Remember when spring used to mean putting on last season's jeans, getting out the broom and finally facing all of that stuff you had somehow accumulated during your hibernation? What happens when you simply can't let go of the Mickey Mouse towels Aunt Madge gave you (she thinks you are still her darling 12-year-old) or the bags of too-small designer clothes given to you by your best friend after helping her clean out her closets?

Taking a tip from the House & Home section of Thursday's New York Times, how about a storage unit? Yes, we have all seen them, pseudo-garages lining our nation's highways, their signs advertising their specialties: climate-controlled, secured premises with 24-hour access, all for less than $59 per month. Blooming like mushrooms after a spring rain, storage units provide us with yet another means of hanging onto "stuff."

The benefits of storage units are many. We can streamline our living space, giving the appearance of simplicity. The increased space provides us with the opportunity to purchase a few more of life's necessities. The proverbial "quick fix," storage units remind me of the latest dieting fads. Regardless of its name, Atkins, South Beach (remember when it was a destination?), or promises, one pill a day is all you need to burn your stubborn fat; diets, like storage units, are temporary solutions.

Unfortunately for those of us unwilling to give up the ghost, diet plans and storage units both require the outlay of some bucks. The first step is to determine what it is that you will be storing. Perhaps it will be your high-end valuables; think grandma's Chippendales. Will it be stuff that can actually be used again, like the king-sized mattress you are tired of crawling over? How about all that stuff that your mom finally got tired of holding onto?Your costs will depend on a couple of factors: how much stuff, its value (monetary/sentimental), and your needs (can you really maneuver that king-sized mattress into an elevator and down a hall?). A quick trip on the Internet will locate any number of storage facilities ready to do your bidding. A 5 x 5, upstairs by the elevator, will run you about $47 a month. If drive-up access is more your style, you can rent a 10 x 10 for $143 per month. Okay, it is cheaper than buying a larger house; however, at $564 and $1,716 annually, is it really a solution?

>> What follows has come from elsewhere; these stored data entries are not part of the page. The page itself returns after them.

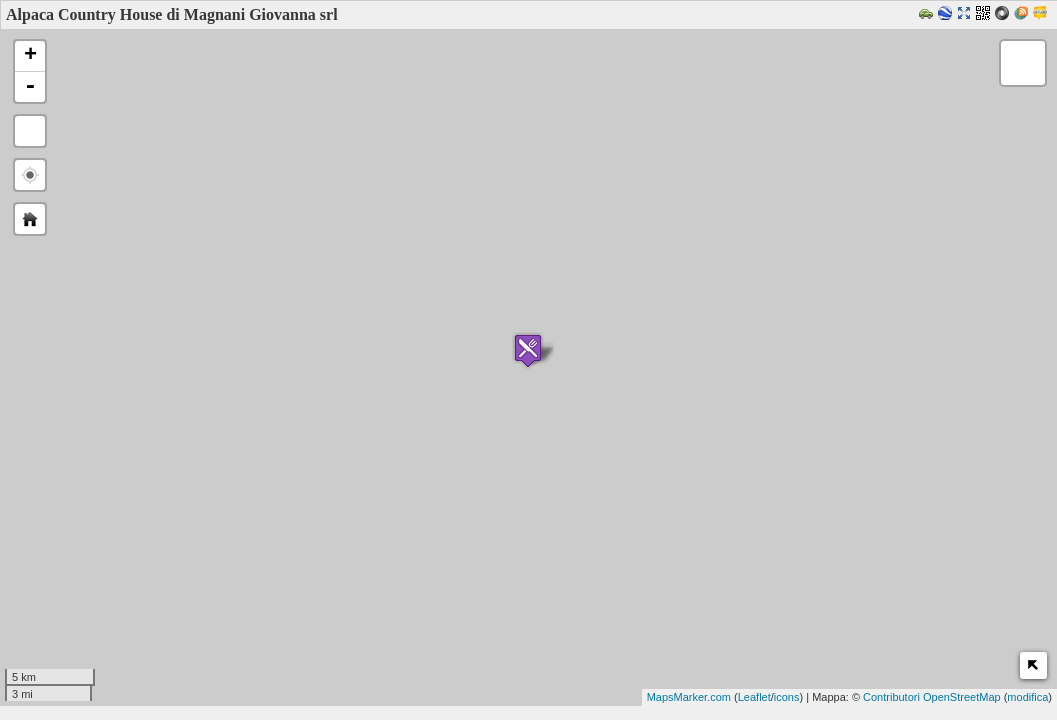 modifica (1027, 697)
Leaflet (754, 697)
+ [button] (30, 56)
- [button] (30, 87)
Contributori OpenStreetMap (932, 697)
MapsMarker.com (689, 697)
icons (787, 697) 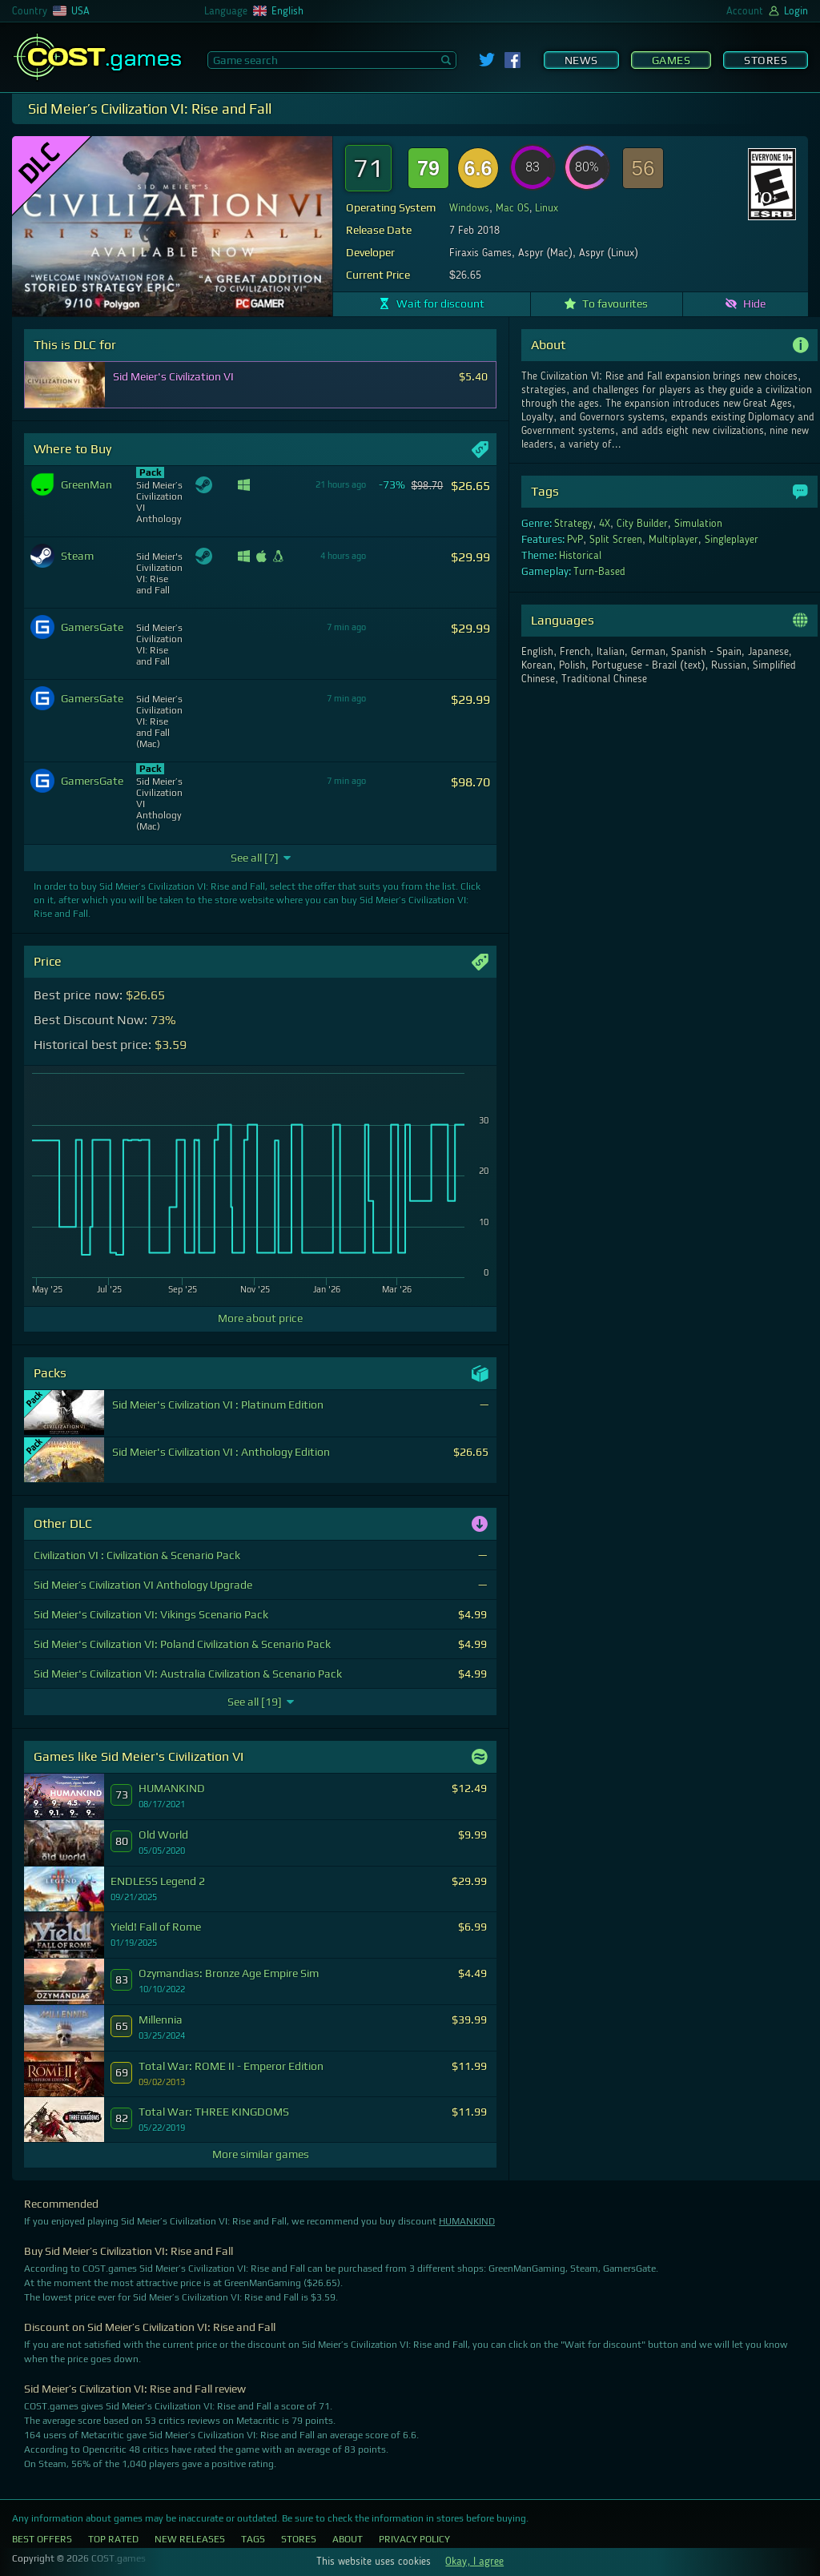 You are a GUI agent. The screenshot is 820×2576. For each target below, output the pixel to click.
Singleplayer (731, 539)
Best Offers (42, 2539)
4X (604, 523)
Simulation (698, 523)
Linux (546, 208)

Storage units and diets. Quick fixes. What are we avoiding? Sure, it's tough to admit that you made a mistake when you bought a king-sized bed knowing that a move was in your future. It is most definitely easier to swallow a pill (and the hype) than parking your car at the end of the lot and walking a bit more. Who has the time to go through those boxes mom has been saving from the minute the stick turned blue? Why do you have to read the label of yet another box of cereal? Why shouldn't your life, body, home, be adulation-worthy?

Like a liposuction gone bad, our homes, storage units, lives can expand only so far. Filled with stuff, we lose our newfound tidiness. Why are we so willing to settle for the temporary? What it is that prevents us from tackling life head on? If we can spend the time and energy locating and following the latest diet plan, if we are willing to gather our goods for the journey to the storage unit, could it be possible to take the next step? Let go of the "what ifs" and go ahead and display the Chippendales, tell your best friend that her clothes are too small, take the stairs, accept yourself.

Trite and true, life is a journey. No matter how many ways we try to turn it into a destination, like the blood flowing through our veins, life continues until it stops. And that storage facility? I wear a size 6.